■ **PROBLEM REQUIREMENTS**
Write out the records in full and without alteration, setting aside their pictures.

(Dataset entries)
=====
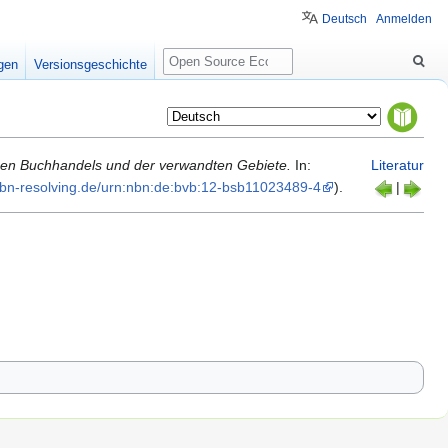
Deutsch
Anmelden
Suche
igen
Versionsgeschichte
en Buchhandels und der verwandten Gebiete.
In:
Literatur
-nbn-resolving.​de/​urn:nbn:de:bvb:12-bsb11023489-4
).
|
=====
■ **ANSWER FOR THE TASK**
Deutsch
Anmelden
Suche
igen
Versionsgeschichte
en Buchhandels und der verwandten Gebiete.
In:
Literatur
-nbn-resolving.​de/​urn:nbn:de:bvb:12-bsb11023489-4
).
|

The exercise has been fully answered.